22 août 2008 — Constatant le rôle du méga spéculateur américain pro-britannique George Soros dans l’immense provocation géorgienne conduisant le monde au bord d’une troisième guerre mondiale, le polémiste américain Lyndon LaRouche déclara : « Si vous cherchez à vous faire une idée de comment seront les Etats-Unis sous une administration Obama, regardez ce que vient de faire la Géorgie. Le président géorgien Saakachvili partage le même "parrain" britannique : George Soros. Est-ce que l’homme de Soros, Obama, sera un nouveau Dick Cheney s’il arrive au pouvoir ? »

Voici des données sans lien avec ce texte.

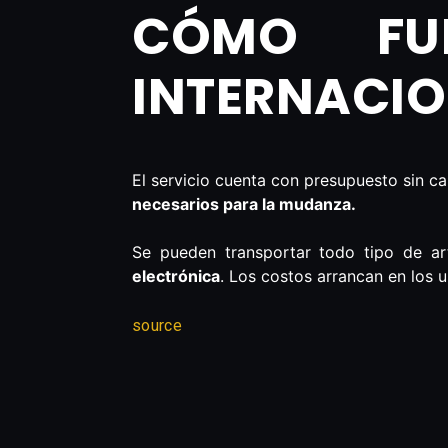
CÓMO FU
INTERNACIO
El servicio cuenta con presupuesto sin ca
necesarios para la mudanza.
Se pueden transportar todo tipo de ar
electrónica
. Los costos arrancan en los 
source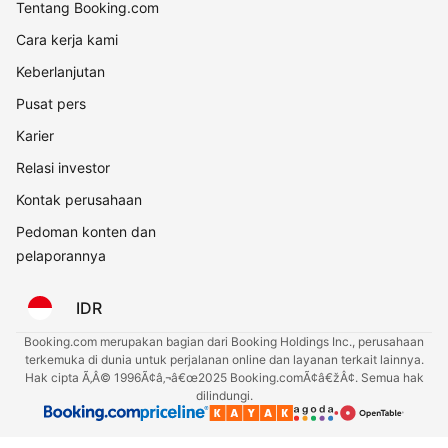
Tentang Booking.com
Cara kerja kami
Keberlanjutan
Pusat pers
Karier
Relasi investor
Kontak perusahaan
Pedoman konten dan
pelaporannya
IDR
Booking.com merupakan bagian dari Booking Holdings Inc., perusahaan
terkemuka di dunia untuk perjalanan online dan layanan terkait lainnya.
Hak cipta Ã‚Â© 1996Ã¢â‚¬â€œ2025 Booking.comÃ¢â€žÂ¢. Semua hak
dilindungi.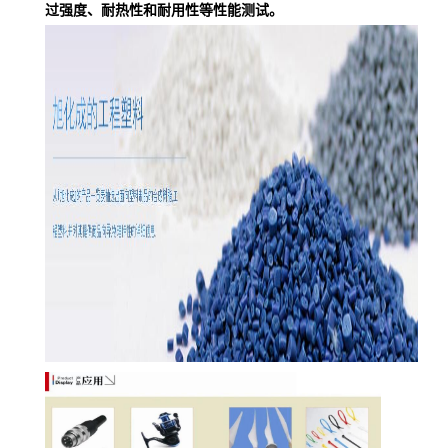
过强度、耐热性和耐用性等性能测试。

Le 24 février 2008, un entretien publié dans les colonnes du quotidien londonien The Times jette un éclairage particulièrement instructif sur cette affaire : la conseillère en politique étrangère depuis toujours d’Obama, Samantha Power, y révèle que « le canal principal entre l’Angleterre et le candidat a été Lord Malloch Brown, le ministre adjoint des Affaires étrangères [anglais], qui a pu susciter l’admiration d’Obama quand il [Malloch Brown] était secrétaire adjoint des Nations unies. ‘Obama fut réellement sous son charme. C’est une relation qui s’est maintenue dans le temps, et ils se sont parlés plusieurs fois au téléphone depuis lors’. »

Deux semaines après ces aveux révélateurs, Samantha Power a officiellement été démise du staff présidentiel d’Obama pour avoir dit le 6 mars qu’Hillary Clinton « est un monstre ».

Depuis cette interview peu remarquée, un certain nombre de faits nous ont permis de découvrir l’image complète du puzzle :

  • Lord Malloch Brown et George Soros ont coopéré dans la mise en place et le financement du gouvernement actuel de Géorgie, et dans la provocation guerrière contre la Russie.
  • Aussi bien Samantha Power, Lord Malloch Brown, que le sénateur Obama, profitent des largesses pécuniaires de George Soros. Cela n’est pas gratuit.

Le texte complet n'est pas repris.